** Exercise material follows **

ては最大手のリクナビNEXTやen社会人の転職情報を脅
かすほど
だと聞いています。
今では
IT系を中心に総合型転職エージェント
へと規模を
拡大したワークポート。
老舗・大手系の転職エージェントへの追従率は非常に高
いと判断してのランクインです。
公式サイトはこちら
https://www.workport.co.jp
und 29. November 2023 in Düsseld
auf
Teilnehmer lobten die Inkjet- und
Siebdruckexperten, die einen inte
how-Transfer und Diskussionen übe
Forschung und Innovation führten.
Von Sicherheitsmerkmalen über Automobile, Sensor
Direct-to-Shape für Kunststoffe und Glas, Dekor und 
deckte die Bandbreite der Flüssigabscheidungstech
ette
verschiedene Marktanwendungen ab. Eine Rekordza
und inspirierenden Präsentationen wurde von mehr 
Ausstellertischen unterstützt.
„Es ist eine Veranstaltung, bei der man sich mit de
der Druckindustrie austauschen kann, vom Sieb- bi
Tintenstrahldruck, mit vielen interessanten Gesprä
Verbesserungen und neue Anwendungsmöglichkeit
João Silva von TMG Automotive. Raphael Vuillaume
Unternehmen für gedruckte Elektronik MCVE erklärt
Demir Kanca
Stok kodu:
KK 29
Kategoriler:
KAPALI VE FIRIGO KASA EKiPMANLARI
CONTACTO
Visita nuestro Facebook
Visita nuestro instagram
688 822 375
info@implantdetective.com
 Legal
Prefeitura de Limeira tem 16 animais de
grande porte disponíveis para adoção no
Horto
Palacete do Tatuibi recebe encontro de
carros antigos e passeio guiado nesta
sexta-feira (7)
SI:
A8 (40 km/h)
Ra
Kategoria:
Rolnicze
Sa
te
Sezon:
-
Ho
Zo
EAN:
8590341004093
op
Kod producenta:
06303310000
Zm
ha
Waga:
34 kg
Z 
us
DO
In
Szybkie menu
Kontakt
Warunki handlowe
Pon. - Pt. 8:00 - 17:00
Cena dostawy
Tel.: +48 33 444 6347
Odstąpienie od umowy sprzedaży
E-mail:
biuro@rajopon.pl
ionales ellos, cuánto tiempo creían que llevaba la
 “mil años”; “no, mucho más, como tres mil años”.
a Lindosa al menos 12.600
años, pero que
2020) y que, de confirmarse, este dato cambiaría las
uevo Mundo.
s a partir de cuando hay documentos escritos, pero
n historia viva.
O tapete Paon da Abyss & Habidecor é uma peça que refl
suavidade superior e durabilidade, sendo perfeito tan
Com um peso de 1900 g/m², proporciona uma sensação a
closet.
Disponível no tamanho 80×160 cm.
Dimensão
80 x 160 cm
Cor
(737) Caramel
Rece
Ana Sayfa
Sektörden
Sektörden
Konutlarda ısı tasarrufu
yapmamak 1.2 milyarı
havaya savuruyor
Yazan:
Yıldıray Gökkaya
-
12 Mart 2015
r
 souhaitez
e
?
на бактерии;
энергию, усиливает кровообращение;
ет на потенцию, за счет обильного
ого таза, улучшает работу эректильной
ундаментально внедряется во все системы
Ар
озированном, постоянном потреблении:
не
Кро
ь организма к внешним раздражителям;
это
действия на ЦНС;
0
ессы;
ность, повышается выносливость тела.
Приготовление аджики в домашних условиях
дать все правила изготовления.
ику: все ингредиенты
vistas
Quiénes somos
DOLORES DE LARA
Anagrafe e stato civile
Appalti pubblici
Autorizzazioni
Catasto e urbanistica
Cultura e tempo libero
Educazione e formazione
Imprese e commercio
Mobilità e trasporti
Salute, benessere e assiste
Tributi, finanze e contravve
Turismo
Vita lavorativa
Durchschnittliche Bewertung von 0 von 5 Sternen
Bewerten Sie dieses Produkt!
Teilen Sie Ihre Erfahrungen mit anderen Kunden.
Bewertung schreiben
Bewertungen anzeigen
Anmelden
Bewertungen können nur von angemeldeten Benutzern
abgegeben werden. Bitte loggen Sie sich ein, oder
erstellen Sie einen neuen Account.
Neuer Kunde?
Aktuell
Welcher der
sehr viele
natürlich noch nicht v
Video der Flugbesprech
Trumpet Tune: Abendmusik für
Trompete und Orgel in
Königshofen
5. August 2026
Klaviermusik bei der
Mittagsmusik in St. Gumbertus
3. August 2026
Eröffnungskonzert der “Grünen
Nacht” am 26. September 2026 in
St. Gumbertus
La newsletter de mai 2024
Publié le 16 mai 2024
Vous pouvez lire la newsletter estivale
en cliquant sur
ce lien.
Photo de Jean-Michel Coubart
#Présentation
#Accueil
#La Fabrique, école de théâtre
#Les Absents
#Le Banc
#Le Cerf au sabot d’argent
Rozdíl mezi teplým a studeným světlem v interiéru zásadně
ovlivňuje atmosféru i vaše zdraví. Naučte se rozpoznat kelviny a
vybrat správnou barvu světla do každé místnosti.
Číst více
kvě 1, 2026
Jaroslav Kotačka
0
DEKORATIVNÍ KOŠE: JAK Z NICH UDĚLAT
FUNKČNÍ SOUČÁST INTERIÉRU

** End of Exercise material **

Gather each line from the entries above that includes the word "einen".

- _Answer for the task_
Siebdruckexperten, die einen inte
erstellen Sie einen neuen Account.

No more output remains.